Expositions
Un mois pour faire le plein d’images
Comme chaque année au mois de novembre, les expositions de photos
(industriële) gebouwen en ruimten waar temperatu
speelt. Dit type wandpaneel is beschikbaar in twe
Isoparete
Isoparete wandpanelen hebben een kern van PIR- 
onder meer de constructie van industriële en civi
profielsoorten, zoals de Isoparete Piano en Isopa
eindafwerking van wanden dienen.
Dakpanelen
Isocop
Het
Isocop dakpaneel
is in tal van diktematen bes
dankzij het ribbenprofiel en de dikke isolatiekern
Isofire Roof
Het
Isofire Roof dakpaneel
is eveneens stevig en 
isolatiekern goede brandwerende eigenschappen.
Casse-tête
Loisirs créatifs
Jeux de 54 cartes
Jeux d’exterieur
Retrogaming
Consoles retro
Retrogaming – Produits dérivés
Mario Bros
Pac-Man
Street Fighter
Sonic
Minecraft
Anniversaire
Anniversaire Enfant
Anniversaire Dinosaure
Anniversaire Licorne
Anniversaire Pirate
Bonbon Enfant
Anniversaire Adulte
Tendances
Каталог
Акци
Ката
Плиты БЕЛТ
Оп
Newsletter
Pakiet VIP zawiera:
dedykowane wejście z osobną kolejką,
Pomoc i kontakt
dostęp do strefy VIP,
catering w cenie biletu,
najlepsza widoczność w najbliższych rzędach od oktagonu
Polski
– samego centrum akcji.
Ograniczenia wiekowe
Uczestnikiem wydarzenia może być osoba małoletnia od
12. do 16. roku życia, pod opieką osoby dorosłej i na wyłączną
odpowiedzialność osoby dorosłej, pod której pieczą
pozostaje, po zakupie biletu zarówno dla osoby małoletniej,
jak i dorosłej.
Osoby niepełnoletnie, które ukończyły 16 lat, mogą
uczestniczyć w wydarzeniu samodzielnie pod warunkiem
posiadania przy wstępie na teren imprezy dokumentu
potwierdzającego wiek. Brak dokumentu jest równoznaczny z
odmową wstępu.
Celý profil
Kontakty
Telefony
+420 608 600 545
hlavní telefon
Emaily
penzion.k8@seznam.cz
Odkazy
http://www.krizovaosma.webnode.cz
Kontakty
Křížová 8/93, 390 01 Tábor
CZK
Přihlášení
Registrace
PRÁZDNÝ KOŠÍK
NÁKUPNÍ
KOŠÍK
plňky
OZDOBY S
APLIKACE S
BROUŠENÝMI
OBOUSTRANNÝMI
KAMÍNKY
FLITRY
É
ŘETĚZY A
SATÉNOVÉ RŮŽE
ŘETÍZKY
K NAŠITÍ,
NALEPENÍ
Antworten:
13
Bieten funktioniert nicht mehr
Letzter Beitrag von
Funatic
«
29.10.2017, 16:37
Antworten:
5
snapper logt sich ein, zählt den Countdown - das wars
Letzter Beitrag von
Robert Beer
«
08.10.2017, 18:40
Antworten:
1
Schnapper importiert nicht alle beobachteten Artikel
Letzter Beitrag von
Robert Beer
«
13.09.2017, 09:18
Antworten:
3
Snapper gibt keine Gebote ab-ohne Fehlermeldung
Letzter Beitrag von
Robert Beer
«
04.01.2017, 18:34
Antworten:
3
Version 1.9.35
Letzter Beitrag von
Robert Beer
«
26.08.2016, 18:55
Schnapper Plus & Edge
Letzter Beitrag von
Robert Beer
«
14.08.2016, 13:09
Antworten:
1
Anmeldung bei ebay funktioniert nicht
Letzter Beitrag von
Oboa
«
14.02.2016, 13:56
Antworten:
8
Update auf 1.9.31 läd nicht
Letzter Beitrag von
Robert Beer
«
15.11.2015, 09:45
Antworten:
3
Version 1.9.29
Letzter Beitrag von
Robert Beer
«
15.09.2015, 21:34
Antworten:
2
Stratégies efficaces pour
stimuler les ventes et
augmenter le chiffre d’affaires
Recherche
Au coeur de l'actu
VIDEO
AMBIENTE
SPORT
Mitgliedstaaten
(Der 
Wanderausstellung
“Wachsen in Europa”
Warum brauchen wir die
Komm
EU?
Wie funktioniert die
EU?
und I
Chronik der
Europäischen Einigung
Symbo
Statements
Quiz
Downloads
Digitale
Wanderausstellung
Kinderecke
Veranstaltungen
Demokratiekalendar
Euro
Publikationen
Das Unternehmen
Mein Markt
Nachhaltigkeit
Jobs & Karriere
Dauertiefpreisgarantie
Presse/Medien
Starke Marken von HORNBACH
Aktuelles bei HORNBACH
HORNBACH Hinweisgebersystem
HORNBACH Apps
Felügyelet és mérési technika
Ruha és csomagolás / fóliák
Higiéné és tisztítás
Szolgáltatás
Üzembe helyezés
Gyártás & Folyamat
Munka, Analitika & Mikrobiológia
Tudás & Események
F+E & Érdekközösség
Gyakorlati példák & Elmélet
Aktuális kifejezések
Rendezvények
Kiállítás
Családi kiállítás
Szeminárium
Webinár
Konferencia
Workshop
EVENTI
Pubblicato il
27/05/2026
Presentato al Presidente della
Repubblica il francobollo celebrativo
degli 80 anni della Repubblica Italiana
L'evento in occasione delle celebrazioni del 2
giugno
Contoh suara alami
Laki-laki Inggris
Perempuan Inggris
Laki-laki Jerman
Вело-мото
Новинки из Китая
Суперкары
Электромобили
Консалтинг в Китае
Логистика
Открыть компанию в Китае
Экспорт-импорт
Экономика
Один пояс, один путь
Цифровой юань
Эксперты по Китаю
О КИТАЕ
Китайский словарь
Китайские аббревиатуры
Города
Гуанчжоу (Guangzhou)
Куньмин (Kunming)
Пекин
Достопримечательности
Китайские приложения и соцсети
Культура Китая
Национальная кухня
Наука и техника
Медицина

......

• Work to be completed
Search the entries for the word "Enfant" and copy every line that holds it.

• Completed task
Anniversaire Enfant
Bonbon Enfant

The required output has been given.